Le misure previste dalla legge di Bilancio non sono regali, ma un passo concreto verso una politica che riconosce la centralità del lavoro dipendente e premia la produttività, non l’assistenzialismo. È una linea di continuità con Mario Draghi, ma anche un segnale politico forte per l’idea che i salari possono aumentare con la maggiore produttività nelle nostre produzioni, oltre che attraverso la buona economia. Il commento di Raffaele Bonanni
Il governo Meloni sta per varare un bilancio che, per una volta, parla davvero di lavoro pur nelle ristrettezze della finanza pubblica. E lo fa in un Paese dove per anni si è preferito discutere di salari come si discute del tempo: con indignazione di facciata e senza mai affrontare le nuvole vere. L’Italia dei redditi stagnanti è figlia di una lunga stagione politica che ha usato la parola “salario” come un’arma elettorale, non come una politica pubblica. Oggi quella retorica mostra le sue crepe.
Il centrosinistra, che pure ha governato per decenni, si è limitato a denunciare il divario tra i salari italiani e quelli europei, evitando di ammettere che le sue stesse scelte ne sono una delle cause. Nessuna riforma strutturale, nessuna spinta alla produttività o alla partecipazione. Solo la scorciatoia del salario minimo per decreto, una soluzione evocativa quanto sterile, che ha finito per indebolire la contrattazione e congelare ogni tentativo di meritocrazia salariale.

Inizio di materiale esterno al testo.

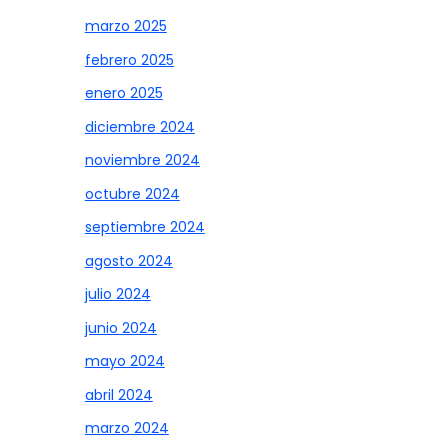
marzo 2025
febrero 2025
enero 2025
diciembre 2024
noviembre 2024
octubre 2024
septiembre 2024
agosto 2024
julio 2024
junio 2024
mayo 2024
abril 2024
marzo 2024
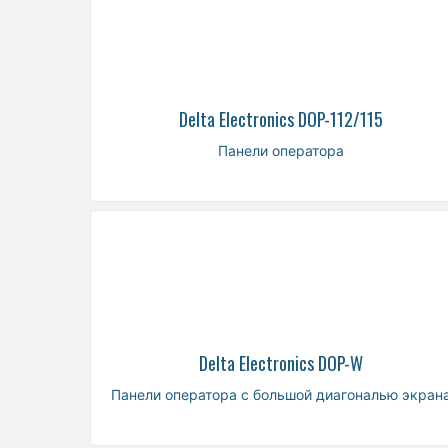
Delta Electronics DOP-112/115
Панели оператора
Delta Electronics DOP-W
Панели оператора с большой диагональю экран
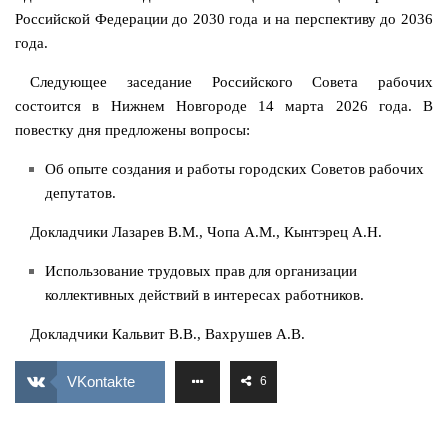
Российской Федерации до 2030 года и на перспективу до 2036
года.
Следующее заседание Российского Совета рабочих
состоится в Нижнем Новгороде 14 марта 2026 года. В
повестку дня предложены вопросы:
Об опыте создания и работы городских Советов рабочих
депутатов.
Докладчики Лазарев В.М., Чопа А.М., Кынтэрец А.Н.
Использование трудовых прав для организации
коллективных действий в интересах работников.
Докладчики Кальвит В.В., Вахрушев А.В.
VKontakte
6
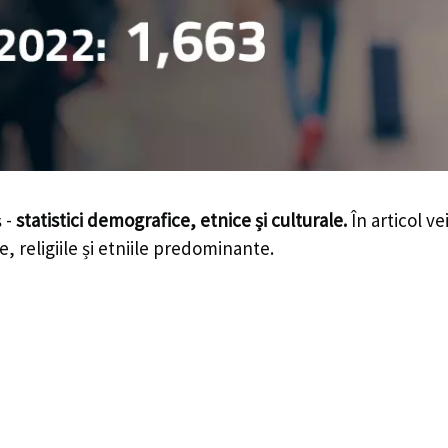
 -
statistici demografice, etnice și culturale.
În articol ve
e, religiile și etniile predominante.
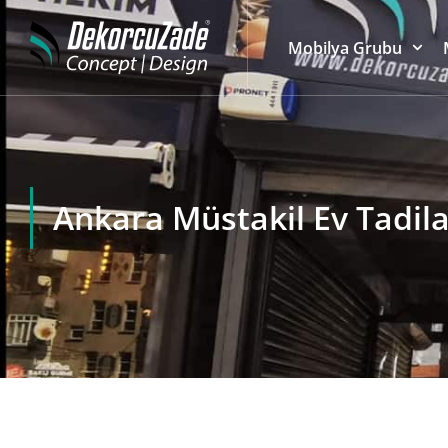
Mobilya Grubu
Ankara Müstakil Ev Tadila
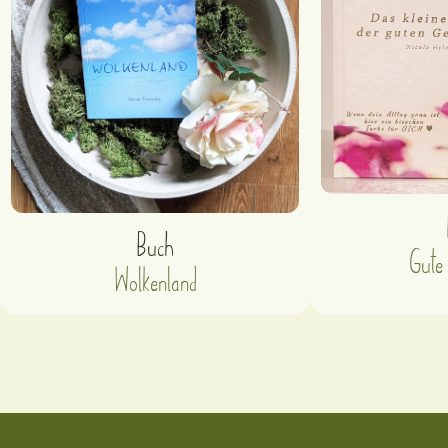
Buch
Gute
Wolkenland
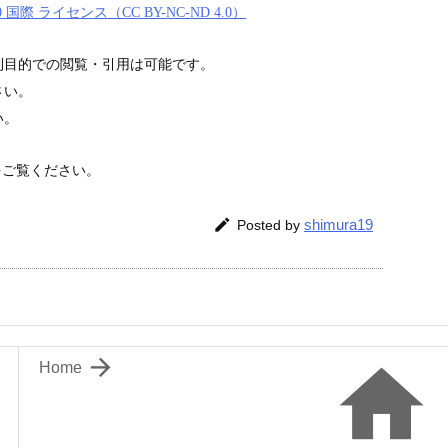
国際 ライセンス（CC BY-NC-ND 4.0）
利目的での閲覧・引用は可能です。
さい。
い。
をご覧ください。

shimura19
Posted by


Home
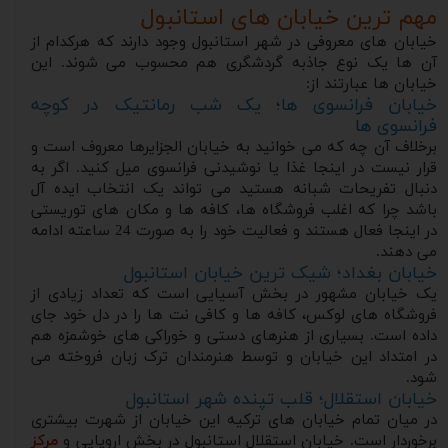
مهم ترین خیابان های استانبول
خیابان های معروفی در شهر استانبول وجود دارند که هرکدام از
آن ها یک نوع جاذبه گردشگری هم محسوب می شوند. این
خیابان ها عبارتند از:
خیابان فرانسوی ها؛ یک شب رمانتیک در کوچه
فرانسوی ها
برخلاف آن چه که می خوانید به خیابان الجزایرها معروف است و
قرار نیست در اینجا غذا یا نوشیدنی فرانسوی میل کنید. اگر به
دنبال تفریحات شبانه هستید می تواند یک انتخاب ایده آل
باشد چرا که اغلب فروشگاه ها، کافه ها و مکان های توریستی
در اینجا فعال هستند و فعالیت خود را به صورت 24 ساعته ادامه
می دهند.
خیابان بغداد؛ شیک ترین خیابان استانبول
یک خیابان مشهور در بخش آسیایی است که تعداد زیادی از
فروشگاه های لوکس، کافه ها و کافی نت ها را در دل خود جای
داده است. بسیاری از هنرهای دستی و خوراکی های خوشمزه هم
در امتداد این خیابان و توسط هنرمندان ترک زبان فروخته می
شود.
خیابان استقلال؛ قلب تپنده شهر استانبول
در میان تمام خیابان های ترکیه این خیابان از شهرت بیشتری
برخوردار است. خیابان استقلال استانبول در بخش اروپایی و
مرکز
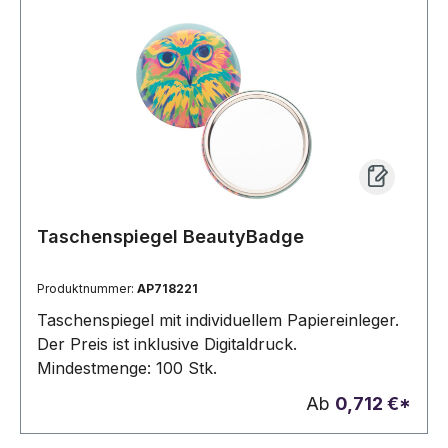
Lieferumfang
Taschenspiegel BeautyBadge
Produktnummer:
AP718221
Taschenspiegel mit individuellem Papiereinleger.
Der Preis ist inklusive Digitaldruck.
Mindestmenge: 100 Stk.
Ab
0,712 €*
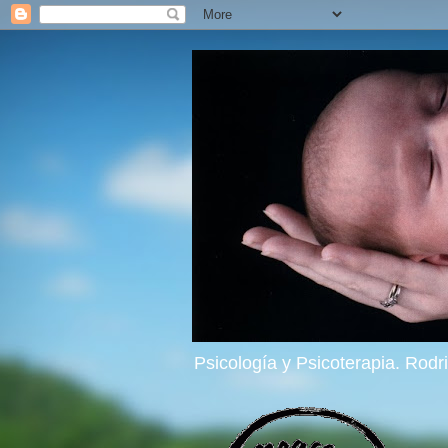
Psicología y Psicoterapia. Rod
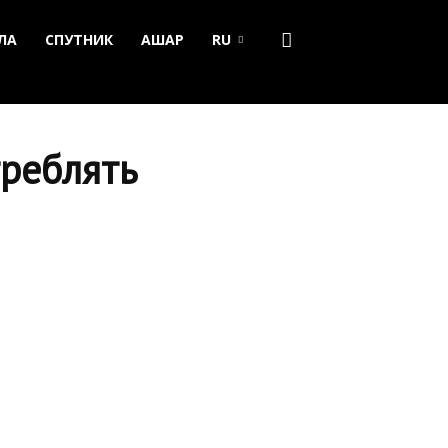
ЛА
СПУТНИК
АШАР
RU
треблять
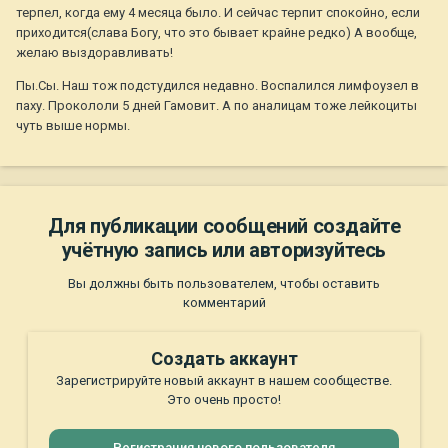
терпел, когда ему 4 месяца было. И сейчас терпит спокойно, если
приходится(слава Богу, что это бывает крайне редко) А вообще,
желаю выздоравливать!
Пы.Сы. Наш тож подстудился недавно. Воспалился лимфоузел в
паху. Прокололи 5 дней Гамовит. А по аналицам тоже лейкоциты
чуть выше нормы.
Для публикации сообщений создайте
учётную запись или авторизуйтесь
Вы должны быть пользователем, чтобы оставить
комментарий
Создать аккаунт
Зарегистрируйте новый аккаунт в нашем сообществе.
Это очень просто!
Регистрация нового пользователя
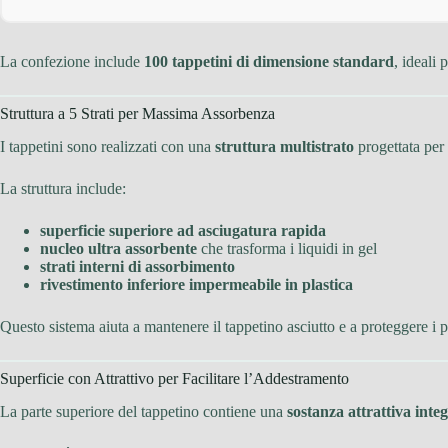
La confezione include
100 tappetini di dimensione standard
, ideali 
Struttura a 5 Strati per Massima Assorbenza
I tappetini sono realizzati con una
struttura multistrato
progettata per 
La struttura include:
superficie superiore ad asciugatura rapida
nucleo ultra assorbente
che trasforma i liquidi in gel
strati interni di assorbimento
rivestimento inferiore impermeabile in plastica
Questo sistema aiuta a mantenere il tappetino asciutto e a proteggere i
Superficie con Attrattivo per Facilitare l’Addestramento
La parte superiore del tappetino contiene una
sostanza attrattiva inte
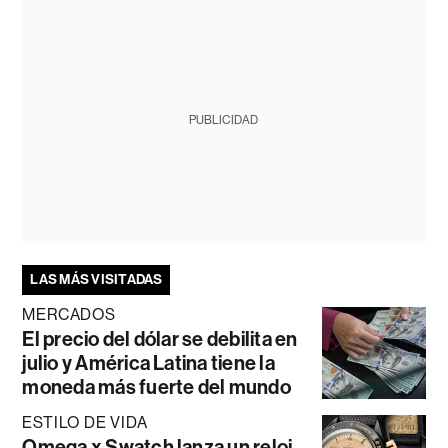
PUBLICIDAD
LAS MÁS VISITADAS
MERCADOS
El precio del dólar se debilita en
julio y América Latina tiene la
moneda más fuerte del mundo
ESTILO DE VIDA
Omega x Swatch lanza un reloj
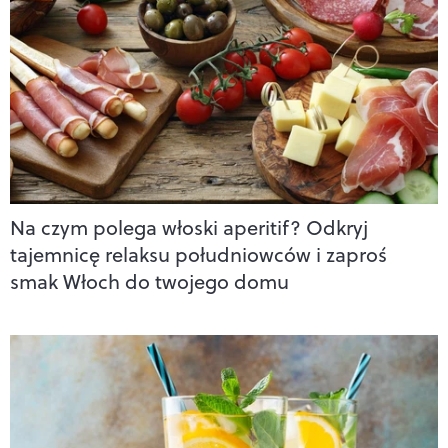
Na czym polega włoski aperitif? Odkryj
tajemnicę relaksu południowców i zaproś
smak Włoch do twojego domu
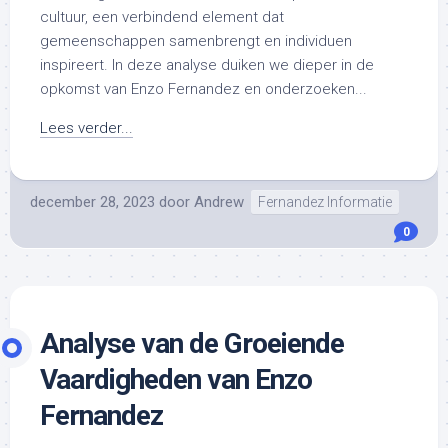
cultuur, een verbindend element dat
gemeenschappen samenbrengt en individuen
inspireert. In deze analyse duiken we dieper in de
opkomst van Enzo Fernandez en onderzoeken...
Lees verder...
december 28, 2023
door
Andrew
Fernandez Informatie
0
Analyse van de Groeiende
Vaardigheden van Enzo
Fernandez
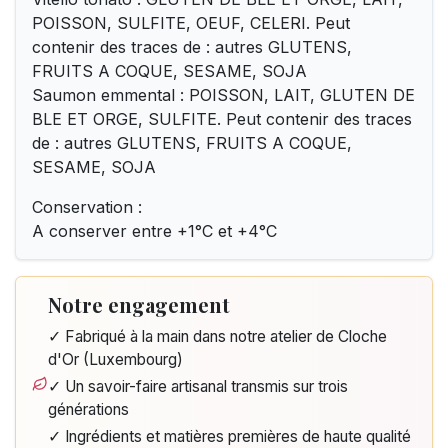
POISSON, SULFITE, OEUF, CELERI. Peut
contenir des traces de : autres GLUTENS,
FRUITS A COQUE, SESAME, SOJA
Saumon emmental : POISSON, LAIT, GLUTEN DE
BLE ET ORGE, SULFITE. Peut contenir des traces
de : autres GLUTENS, FRUITS A COQUE,
SESAME, SOJA
Conservation :
A conserver entre +1°C et +4°C
Notre engagement
✓ Fabriqué à la main dans notre atelier de Cloche
d'Or (Luxembourg)
✓ Un savoir-faire artisanal transmis sur trois
générations
✓ Ingrédients et matières premières de haute qualité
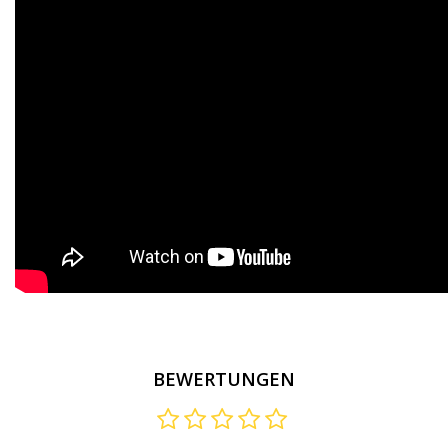
BEWERTUNGEN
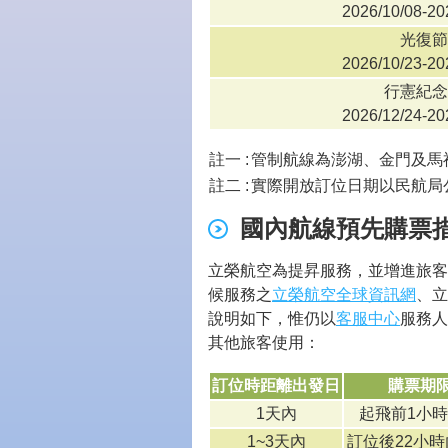
2026/10/08-20
光復節
2026/10/23-20
行憲紀念
2026/12/24-20
註一 :
管制航線為澎湖、金門及馬
註二 :
實際開放訂位日期以民航局
國內航線預先購票
立榮航空為提昇服務，並增進旅客
候服務之
立榮航空全球資訊網
、立
說明如下，惟仍以
客服中心
服務人
其他旅客使用：
訂位時距離出發日
購票期
1天內
起飛前1小
1~3天內
訂位後22小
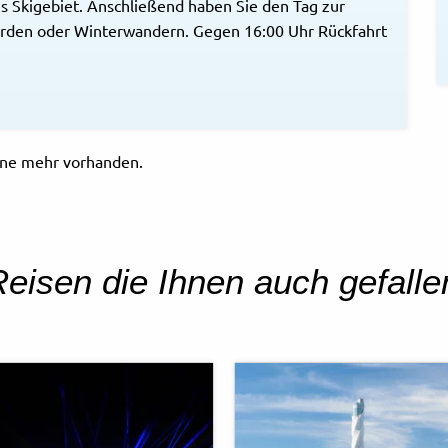
s Skigebiet. Anschließend haben Sie den Tag zur
rden oder Winterwandern. Gegen 16:00 Uhr Rückfahrt
mine mehr vorhanden.
eisen die Ihnen auch gefall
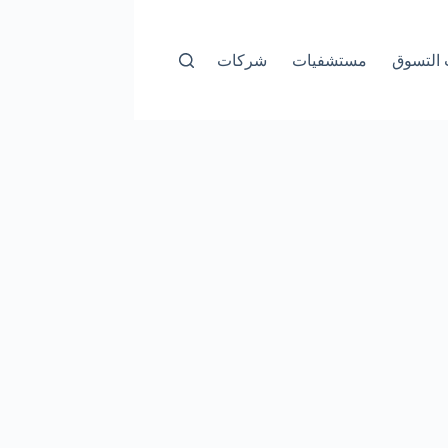
التسوق
مستشفيات
شركات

Parte del sindacato, ormai avvinto alla sinistra populista, ha smesso di essere una forza riformatrice per trasformarsi in una cassa di risonanza delle piazze. È così che la parola “salario” è diventata un totem ideologico, svuotato di sostanza e impermeabile alla realtà. Ma la realtà, quando bussa, non chiede permesso.
Con l’attuale bilancio, il governo sceglie di agire dove altri hanno solo parlato: alleggerire il peso fiscale sui lavoratori dipendenti, i veri contribuenti netti della Repubblica. Dopo anni in cui elusione ed evasione hanno prosperato indisturbate, e le partite Iva hanno beneficiato di trattamenti di favore, arriva un segnale di riequilibrio. Si riduce la tassazione sui premi di produttività – dall’attuale 5% all’1% – con un tetto che sale a 5.000 euro annui. Per i redditi fino a 28 mila euro, gli aumenti contrattuali godranno di un’imposta ridotta al 5%; chi guadagna fino a 40 mila euro riceverà comunque benefici. A ciò si aggiungono nuove detrazioni Irpef fino a 2.000 euro e una riduzione stabile di aliquote e contributi.
Non sono regali, ma un passo concreto verso una politica che riconosce la centralità del lavoro dipendente e premia la produttività, non l’assistenzialismo. È una linea di continuità con Mario Draghi, ma anche un segnale politico forte per l’idea che i salari possono aumentare con la maggiore produttività nelle nostre produzioni, oltre che attraverso la buona economia. il salario non è un tabù da agitare, ma un ingranaggio da rimettere in moto con gli ingredienti insostituibili del merito con la migliore e maggiore produzione.
Sarà difficile per il centrosinistra e per Landini criticare questi interventi senza apparire prigionieri di un copione ideologico logoro. Opporsi oggi a un alleggerimento per chi lavora equivarrebbe a negare la propria storia. E se la sinistra non ritroverà presto il contatto con l’Italia che produce e fatica, non sarà Meloni a vincere: saranno loro a consegnarle la vittoria per inerzia.
In politica, come nella vita, chi parla solo di giustizia senza praticarla finisce per dare forza a chi agisce. E il tempo, si sa, premia sempre chi lavora davvero.